You can’t just deliver quality care that easily. There’s got to be a certified technician and machine to do the studies — portable echos will not work. Calling an echo normal these days is totally insufficient — fraudulent even. There has to be a three-page report documenting each section of the heart. And, of course, I can’t officially read an echo because I am not board-certified in echocardiography, I am just board-certified in cardiology and electrophysiology.

It’s not just the high costs that make screening athletes problematic.

The Math

Why don’t the numbers support widespread cardiac screening of athletes?

Again, it isn’t as simple as Dr. Manny suggests. He portrays ECGs and echos as black-and -hite, yes-or-no, high-or-low kinds of tests. That’s not even close to accurate. They are both highly subjective tests that require mastery of nuance, including the ability guts to call something “normal.” When a young person’s life is at stake, shadows and innocent blips look much more sinister. Before guaranteeing the invincibility of a young athlete, doctors often see things on ECGs and echos that “might be something.” Radiologists sometimes call these shadows “incidentalomas.”
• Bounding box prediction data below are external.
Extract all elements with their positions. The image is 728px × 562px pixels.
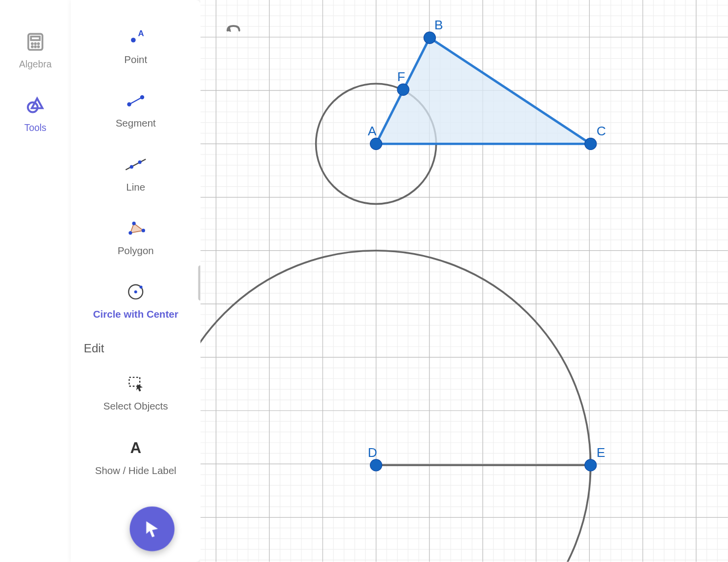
tool-segment[interactable]: Segment — [71, 82, 200, 145]
svg-point-18 — [132, 222, 135, 225]
svg-point-13 — [140, 95, 144, 99]
tool-show-hide-label-label: Show / Hide Label — [95, 464, 176, 477]
svg-point-17 — [128, 231, 132, 235]
sidebar-tools[interactable]: Tools — [23, 93, 48, 133]
show-hide-label-icon: A — [124, 437, 147, 458]
tool-polygon[interactable]: Polygon — [71, 209, 200, 272]
svg-point-7 — [38, 46, 39, 47]
point-e[interactable] — [585, 459, 597, 471]
tool-line-label: Line — [126, 181, 145, 195]
circle-center-icon — [124, 281, 147, 303]
tool-select-label: Select Objects — [103, 401, 168, 414]
line-icon — [124, 154, 147, 175]
point-label-f: F — [397, 69, 405, 84]
point-c[interactable] — [585, 138, 597, 150]
point-label-c: C — [597, 124, 606, 138]
edit-section-header: Edit — [71, 336, 200, 365]
svg-point-5 — [32, 46, 33, 47]
polygon-icon — [124, 218, 147, 239]
select-objects-icon — [124, 373, 147, 394]
point-d[interactable] — [370, 459, 382, 471]
tool-line[interactable]: Line — [71, 145, 200, 209]
svg-rect-1 — [31, 37, 40, 40]
tool-point[interactable]: A Point — [71, 18, 200, 81]
svg-point-9 — [131, 38, 136, 43]
point-label-a: A — [368, 124, 377, 138]
segment-icon — [124, 90, 147, 111]
cursor-icon — [142, 519, 162, 539]
tool-segment-label: Segment — [115, 117, 155, 130]
tool-select-objects[interactable]: Select Objects — [71, 365, 200, 428]
point-icon: A — [124, 26, 147, 47]
tools-icon — [23, 93, 48, 118]
point-b[interactable] — [424, 32, 435, 43]
svg-line-11 — [129, 97, 142, 104]
svg-point-16 — [138, 160, 141, 164]
tool-show-hide-label[interactable]: A Show / Hide Label — [71, 429, 200, 492]
svg-point-2 — [32, 43, 33, 44]
svg-line-14 — [126, 159, 146, 170]
sidebar-tools-label: Tools — [24, 123, 46, 133]
svg-point-3 — [35, 43, 36, 44]
move-tool-fab[interactable] — [129, 506, 174, 551]
sidebar-algebra[interactable]: Algebra — [19, 29, 52, 69]
point-label-e: E — [597, 445, 605, 460]
point-label-d: D — [368, 445, 377, 460]
tool-panel: A Point Segment — [71, 0, 200, 562]
sidebar-algebra-label: Algebra — [19, 59, 52, 70]
point-f[interactable] — [397, 84, 409, 95]
tool-polygon-label: Polygon — [117, 245, 153, 258]
svg-point-4 — [38, 43, 39, 44]
tool-point-label: Point — [124, 54, 147, 67]
undo-button[interactable] — [224, 22, 243, 40]
main-sidebar: Algebra Tools — [0, 0, 71, 562]
svg-point-22 — [139, 286, 142, 289]
svg-point-6 — [35, 46, 36, 47]
tool-circle-center-label: Circle with Center — [93, 308, 178, 322]
svg-point-21 — [134, 291, 137, 294]
svg-point-15 — [129, 165, 133, 169]
calculator-icon — [23, 29, 48, 54]
tool-circle-with-center[interactable]: Circle with Center — [71, 273, 200, 336]
svg-point-12 — [127, 102, 131, 106]
point-label-b: B — [434, 18, 443, 32]
svg-text:A: A — [138, 29, 144, 38]
svg-point-19 — [142, 229, 145, 232]
geometry-canvas[interactable]: ABCDEF — [200, 0, 728, 562]
point-a[interactable] — [370, 138, 382, 150]
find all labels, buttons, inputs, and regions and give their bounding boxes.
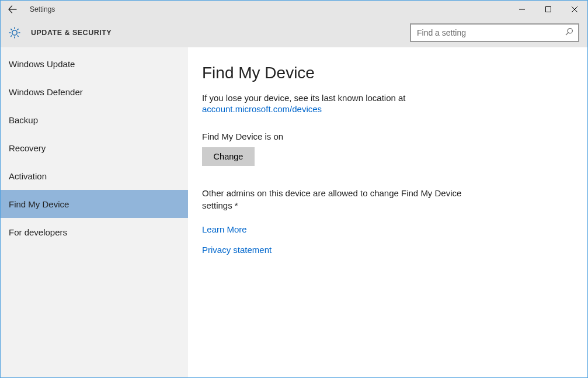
sidebar-item-label: Activation: [9, 171, 47, 181]
back-button[interactable]: [4, 1, 20, 18]
close-icon: [572, 6, 577, 12]
sidebar-item-label: Windows Update: [9, 59, 75, 69]
sidebar-item-label: For developers: [9, 227, 67, 237]
window-controls: [509, 1, 587, 18]
section-title: UPDATE & SECURITY: [31, 29, 112, 37]
svg-line-6: [566, 33, 568, 35]
titlebar-left: Settings: [4, 1, 55, 18]
account-devices-link[interactable]: account.microsoft.com/devices: [202, 104, 322, 114]
content: Find My Device If you lose your device, …: [188, 47, 587, 377]
minimize-button[interactable]: [509, 1, 535, 18]
sidebar-item-label: Backup: [9, 115, 38, 125]
body: Windows Update Windows Defender Backup R…: [1, 47, 587, 377]
sidebar-item-activation[interactable]: Activation: [1, 162, 188, 190]
maximize-button[interactable]: [535, 1, 561, 18]
link-block: Learn More Privacy statement: [202, 224, 573, 255]
sidebar: Windows Update Windows Defender Backup R…: [1, 47, 188, 377]
sidebar-item-backup[interactable]: Backup: [1, 106, 188, 134]
sidebar-item-label: Find My Device: [9, 199, 69, 209]
minimize-icon: [519, 6, 525, 12]
sidebar-item-find-my-device[interactable]: Find My Device: [1, 190, 188, 218]
header-left: UPDATE & SECURITY: [8, 26, 112, 40]
back-arrow-icon: [7, 4, 18, 15]
sidebar-item-for-developers[interactable]: For developers: [1, 218, 188, 246]
search-box[interactable]: [410, 23, 579, 42]
settings-window: Settings: [0, 0, 588, 378]
sidebar-item-recovery[interactable]: Recovery: [1, 134, 188, 162]
header-band: UPDATE & SECURITY: [1, 18, 587, 47]
titlebar: Settings: [1, 1, 587, 18]
gear-icon: [8, 26, 22, 40]
search-input[interactable]: [416, 27, 565, 38]
page-heading: Find My Device: [202, 64, 573, 82]
svg-rect-1: [545, 7, 551, 12]
privacy-statement-link[interactable]: Privacy statement: [202, 245, 573, 255]
sidebar-item-windows-update[interactable]: Windows Update: [1, 50, 188, 78]
change-button[interactable]: Change: [202, 147, 255, 166]
window-title: Settings: [30, 5, 55, 13]
close-button[interactable]: [561, 1, 587, 18]
sidebar-item-label: Recovery: [9, 143, 46, 153]
admin-note: Other admins on this device are allowed …: [202, 187, 471, 211]
maximize-icon: [545, 6, 551, 12]
sidebar-item-windows-defender[interactable]: Windows Defender: [1, 78, 188, 106]
learn-more-link[interactable]: Learn More: [202, 224, 573, 234]
sidebar-item-label: Windows Defender: [9, 87, 83, 97]
svg-point-5: [568, 29, 572, 33]
intro-text: If you lose your device, see its last kn…: [202, 93, 573, 103]
svg-point-4: [12, 30, 17, 35]
status-text: Find My Device is on: [202, 131, 573, 141]
search-icon: [565, 27, 573, 38]
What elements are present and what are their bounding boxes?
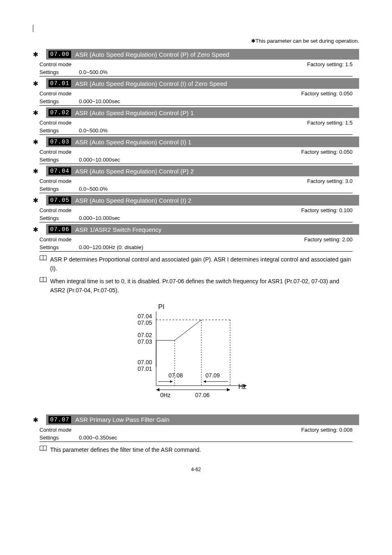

That’s the rub with screening that Dr. Manny omits. For every life saved by the screening test, there will be hundreds — perhaps thousands — of patients sent for more (and often highly invasive) testing. Doctors aren’t going to be wrong about sudden death in a young person. No way, no how. There will be more tests — not just because of defensive medicine, but also in the name of quality.

To the numbers: Rare diseases like HCM and LQTS kill athletes at a frequency of about 0.01 percent. That’s the left side of the equation. On the right side of the equation are the risks of all the cardiac caths, electrophysiology (EP) studies and dye-requiring CT scans ordered as a result of the screening tests. Though an individual cardiac cath, EP study, or CT scan is low risk, the cumulative risk of doing these on thousands of normal people surely approach the 0.01 percent chance of sudden death in an athlete. Said more simply, with made-up numbers to make my point, if screening saves 50 of the 100 teens who die each year, but 50 die from complications that occur from chasing down incidentalomas, than it’s an expensive statistical wash.

The Reality of the Athletic Ethos

The third major flaw with the idea that mandated cardiac screening will save lives is that making the diagnosis of heart disease doesn’t always equate to preventing sudden death. The athlete has to accept the treatment, which for them, like it was for Boston Celtic great Reggie Lewis, is often untenable.

Gosh, I wish we could save all the young athletes that die suddenly. But the paradox of our present healthcare system is that a-wash in all its fury of available technology — the MRIs, the robots, the GPS-navigational systems — is our inability to do simple things for the many. That’s too bad.


P.S.: One thing that Dr. Manny was spot on about was that more automatic external defibrillator (AEDs) in athletic arenas are surely a good thing. In the case of AEDs, there exists strong science to show that increasing their availability saves lives.